DISCLAIMER: I’ve never actually tried to start seeds this exact way. I’ll update this post when I see how effective it turns out to be.
I’ve found that watering from the bottom keeps the soil evenly moist, uses less water, and disturbs the seeds less. Before I was using some donated peat pots and setting those in a baking tray with water for them to soak it up. That works ok, but they dry out pretty quickly and I’d like to have a method that doesn’t rely on a supply of peat pots.
The idea is that I drill holes in the bottom of the tray that will contain the soil and seedlings and set it in another bus tray holding water and allow the top tray to soak up as much water as it wants from the lower tray and then remove it. If I let it sit in there continually it would likely drown the seedlings. One thing potential issue might be overfilling the bottom tray and having it spill over when I put the top tray in to soak.
I’m starting 2 trays of onions this year. So I drilled 1/4″ holes a couple inches apart in the bottom of 2 trays.
Next I mixed up my seed starting mix. Ideally I would just use some compost, but the pile I set aside for this isn’t finished yet. Instead, I’m using equal parts vermiculite, peat moss, and some “potting” soil that appears to be much more top soil with compost than the fluffy potting soil I’m aiming at.
I used a 1 gallon bucket as a measuring cup. I used 1 bucket of each ingredient and mixed them dry with a rake and broke up the bigger clods of the soil.
Set aside maybe 1/4 of a bucket of the dry mix per tray for covering the seeds later.
Then I stirred in about a gallon of water for those 3 buckets of material and worked it until the mix was saturated.

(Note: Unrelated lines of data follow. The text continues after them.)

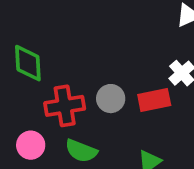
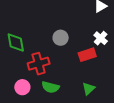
gray circle: (111, 99) -> (61, 38), moved

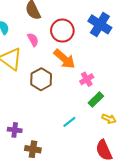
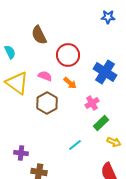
blue cross: (100, 24) -> (105, 72), moved
pink semicircle: (33, 40) -> (45, 76), moved, turned -40
orange arrow: (64, 59) -> (70, 83), size x0.6

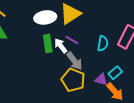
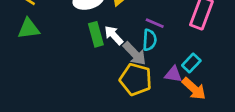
purple line: (72, 40) -> (155, 23), moved
cyan semicircle: (103, 43) -> (150, 40), moved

In this case I used melted snow as water, but if you use tap water make sure to let it off gas for a day or more so that no chlorine kills the beneficial microorganisms in the compost.
Then I filled each tray up about 2.5-3″ with the wet seed starting mix.
I repeated for the second tray, but really could have done both at the same time if I’d known how much each tray was going to take.
Next, I labeled the two trays with masking tape and put the variety, type of plant, and the date on it. These seeds are intermediate-day length varieties I’ve had success with here, Bronze D’amposta and Australian Brown.
I tear the tops off and hold the package horizontal so the torn edge makes a wider mouth for the seeds to fall off and then shake it side to side. I feel I get a good distribution this way. I put a packet and a half of each type of seed(~450/seeds per tray). I have another packet and a half remaining of each in case this batch fails I can try again.
I then sprinkled on maybe a 1/4″ of the dry mix I reserved earlier and tried to get break or get rid of any bigger chunks in it before sprinkling.
Next I used a mister and wetted down the dry mix and seeds. I shouldn’t have to water from the top again, but it’s important that you get everything completely wet the first time so that the capillary effect, which soaks up the moisture, will be effective.
Now it’s just a matter of putting them somewhere relatively warm (70-75F is ideal). I’m setting them on my rocket stove’s thermal mass bench which is about 80F right now.
They should germinate in about 2 weeks. I’ll update shortly after that to record how it’s working out.
The onions began germinating in only 4 days! Since that was so far off from the 10-14 day estimate I’d seen in 2 places I looked some more and found that under optimum conditions they can germinate in 4 days, so I guess the temperature on the rocket stove bench was good for them.
It’s now 11 days since I sowed them and I’ve been making sure they get at least indirect sunlight as much as I can. Despite the recent bout of well-below average temperatures the cold frame I set up a few days ago is getting into the 80’s even though the highs have only been in the mid-20’s outside so I’ve been setting the trays out during the sunny part of the day.